Yes, it re-reads the docs. I already use different index name, and the host is different too.

(Layla) #8

Anyone can help? :tired_face:

(Ovidiu Balaban) #9

I have the same issue with Logstash 6.1.1. Regardless if I use it on the same host or different hosts, Logstash loops until stopped.

I didn't use Kibana, I used curl directly on the Elasticsearch indices.

(Guy Boertje) #10


Please try with very different index names (no possible overlap) e.g. ES input logstash-2018.01.04 and ES output logstash-1-2018.01.04. Does it still loop?

(Ovidiu Balaban) #11

@guyboertje my indexes are as different as notag_anxl00-18 and anxl-0018 and I still have the looping issue.

(Guy Boertje) #12

I asked one of our Consultants and they said...

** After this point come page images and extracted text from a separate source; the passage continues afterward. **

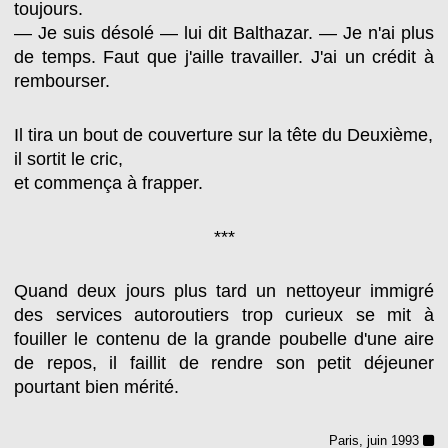
toujours.
— Je suis désolé — lui dit Balthazar. — Je n'ai plus
de temps. Faut que j'aille travailler. J'ai un crédit à
rembourser.
Il tira un bout de couverture sur la tête du Deuxième,
il sortit le cric,
et commença à frapper.
***
Quand deux jours plus tard un nettoyeur immigré
des services autoroutiers trop curieux se mit à
fouiller le contenu de la grande poubelle d'une aire
de repos, il faillit de rendre son petit déjeuner
pourtant bien mérité.
Paris, juin 1993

I used that approach a while ago and did not have issues. One thing that comes to mind is to increase the scroll time to a higher value. Perhaps logstash can't process the events fast enough and starts over?

scroll defaults to "1m".

(Ovidiu Balaban) #13

Thank you, @guyboertje.

I have increased the scroll value to 5m for an ongoing operation. I'll let people know if this changes anything.

(Layla) #14

May I know how to set the scroll value? Thanks @guyboertje!

(Layla) #15

How's you result after tuning the scroll value? :slightly_smiling_face:

(system) #16

This topic was automatically closed 28 days after the last reply. New replies are no longer allowed.